MR: I can talk about them, just not to anyone outside the office. But I work on all the films at DreamWorks, so we are working on everything, even things just in pre-production.

dOc: Here's the obligatory off-topic last question: if you could work on the DVD for any film, from any studio, from any time past or present, what would it be?

MR: I answer you with an anecdote, and a general answer. Right now, my favorite disc, the one I watch three times a day, is Shrek. I have an one-and-a-half year old son at home, and one day, my wife put on the disc for him, and now it is his favorite movie. So every day when he wakes up, and every night before he goes to bed, he has to watch it.
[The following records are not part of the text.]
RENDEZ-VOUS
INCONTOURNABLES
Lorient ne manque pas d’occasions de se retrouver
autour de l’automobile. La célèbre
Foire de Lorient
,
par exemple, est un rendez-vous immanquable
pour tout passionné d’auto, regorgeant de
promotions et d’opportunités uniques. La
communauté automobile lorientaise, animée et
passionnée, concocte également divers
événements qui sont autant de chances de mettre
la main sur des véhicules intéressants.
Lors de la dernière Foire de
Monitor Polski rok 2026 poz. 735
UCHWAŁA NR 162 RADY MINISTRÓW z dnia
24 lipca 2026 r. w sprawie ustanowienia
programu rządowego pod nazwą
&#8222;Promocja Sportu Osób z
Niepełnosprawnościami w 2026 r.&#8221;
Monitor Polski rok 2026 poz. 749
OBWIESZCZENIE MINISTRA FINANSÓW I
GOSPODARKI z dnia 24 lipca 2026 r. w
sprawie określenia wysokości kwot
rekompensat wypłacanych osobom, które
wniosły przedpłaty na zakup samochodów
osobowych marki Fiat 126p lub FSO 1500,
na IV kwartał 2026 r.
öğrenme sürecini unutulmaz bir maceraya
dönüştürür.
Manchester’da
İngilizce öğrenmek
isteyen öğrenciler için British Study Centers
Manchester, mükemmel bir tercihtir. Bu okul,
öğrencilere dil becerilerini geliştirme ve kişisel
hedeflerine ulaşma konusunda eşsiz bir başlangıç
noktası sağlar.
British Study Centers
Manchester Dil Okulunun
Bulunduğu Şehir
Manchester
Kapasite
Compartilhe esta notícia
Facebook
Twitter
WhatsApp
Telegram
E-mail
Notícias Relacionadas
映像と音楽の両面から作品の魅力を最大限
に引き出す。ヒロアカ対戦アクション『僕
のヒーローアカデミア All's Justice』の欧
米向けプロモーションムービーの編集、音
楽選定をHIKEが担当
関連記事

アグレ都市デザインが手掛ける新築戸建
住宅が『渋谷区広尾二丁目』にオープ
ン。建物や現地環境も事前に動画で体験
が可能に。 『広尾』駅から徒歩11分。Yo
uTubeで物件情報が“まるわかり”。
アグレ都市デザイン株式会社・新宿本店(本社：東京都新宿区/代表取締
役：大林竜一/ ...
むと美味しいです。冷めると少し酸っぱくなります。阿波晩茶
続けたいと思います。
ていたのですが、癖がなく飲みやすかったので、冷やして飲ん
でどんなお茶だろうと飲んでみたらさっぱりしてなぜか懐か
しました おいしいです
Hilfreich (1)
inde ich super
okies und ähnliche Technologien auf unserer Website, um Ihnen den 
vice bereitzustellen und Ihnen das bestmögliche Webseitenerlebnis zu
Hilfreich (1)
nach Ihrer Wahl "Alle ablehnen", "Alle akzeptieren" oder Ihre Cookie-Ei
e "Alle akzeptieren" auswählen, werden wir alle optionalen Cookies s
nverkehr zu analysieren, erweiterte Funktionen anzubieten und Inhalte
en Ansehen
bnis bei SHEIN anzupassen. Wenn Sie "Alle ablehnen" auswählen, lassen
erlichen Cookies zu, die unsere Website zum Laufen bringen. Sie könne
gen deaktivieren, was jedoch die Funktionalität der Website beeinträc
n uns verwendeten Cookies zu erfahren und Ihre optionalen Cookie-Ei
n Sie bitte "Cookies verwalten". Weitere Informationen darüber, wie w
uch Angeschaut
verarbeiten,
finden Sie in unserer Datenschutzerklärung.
And he sits on my lap, totally still, watching the movie. So for that reason, if Shrek was the only DVD I owned or the last thing I worked on, it would be enough.

dOc: Good thing he has good taste in film.

MR: Yes, I could have been stuck with some obscure title. As to your question, if I could work on any film... I love big Hollywood musicals. The films of Stanley Donen, those were amazing. Barry Levinson had some great films when I was growing up, and I got to work with him last year on An Everlasting Piece, which was great. I've worked with so many great filmmakers here at DreamWorks that it is hard to pick from someone else's catalogue. We have such great films here.

dOc: Well, that's all I have, unless you want to comment on the "skate-gate" controversy.

MR: Well, I would, but it might get me into trouble here.